The articles in this issue delve into several of the journal’s core themes, including business leadership and governance. Robin Adams, Michael Aldous, Philip Fliers, and John Turner trace the evolution of British corporate leadership by analyzing the biographies of twentieth-century CEOs. Their study challenges the notion that social elites dominated corporate leadership in the early twentieth century, and argues that the trend toward professional management was slower to take hold in British corporations than in those of other nations. David Green, Douglas Brown, Harry Smith, Joe Chick, and Natasha Preger examine how state bureaucracies, like large business enterprises, sought to manage their labor forces. They focus on the Metropolitan Police in late 19th-century London, showing how workforce health and pensions were managed to attract and retain experienced civil servants.
This issue also explores how gender roles and assumptions have influenced corporate strategies. Takashi Hirano, Ken Sakai, and Pierre-Yves Donzé challenge the conventional view that only male engineers and large corporations fueled Japan’s post-war economic growth. They highlight the active role of Japanese housewives in product innovation and consumer feedback in the electrical appliance industry through the medium of women’s magazines. Similarly, David Foord investigates how Canadian power companies’ advertisements portrayed electricity as a labor-saving tool and a promoter of leisure, reframing leisure as a form of work for women in the post-World War II period.

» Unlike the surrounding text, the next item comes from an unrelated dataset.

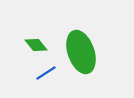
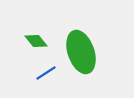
green diamond: moved 4 px up
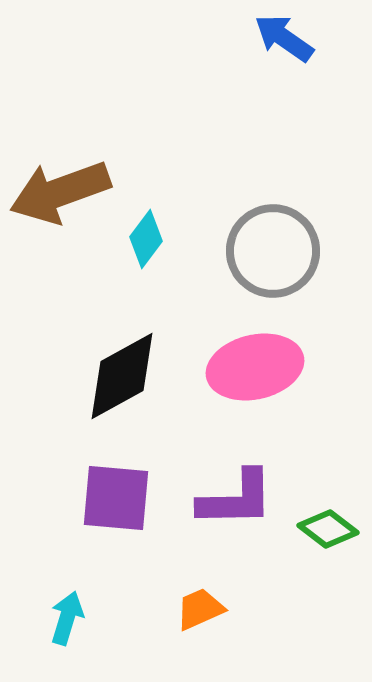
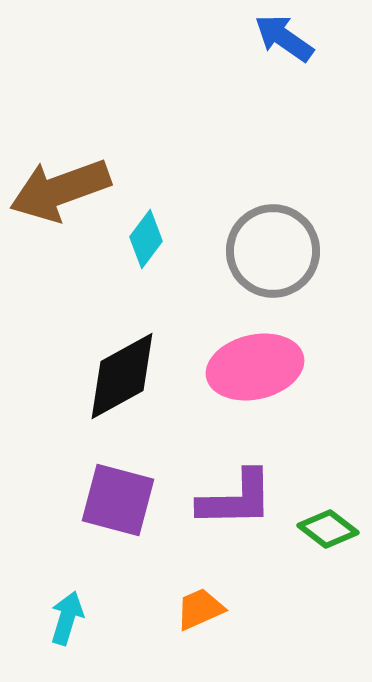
brown arrow: moved 2 px up
purple square: moved 2 px right, 2 px down; rotated 10 degrees clockwise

Rolv Amdam and Andrea Lluch turn their attention to business-labor relations in Argentina during the late 1950s and early 1960s. They examine the International Labour Organization’s management development programs, which combined manager professionalization and productivity-driven approaches, but were hindered by unstable collaboration among the government, businesses, and unions.
Finally, Robert Fredona and Sophus Reinert provide a review of Quinn Slobodian’s book, Crack-Up Capitalism: Market Radicals and the Dream of a World Without Democracy. They assess Slobodian’s argument that special economic zones around the globe have become a key neoliberal strategy for bypassing the challenges posed by democracy.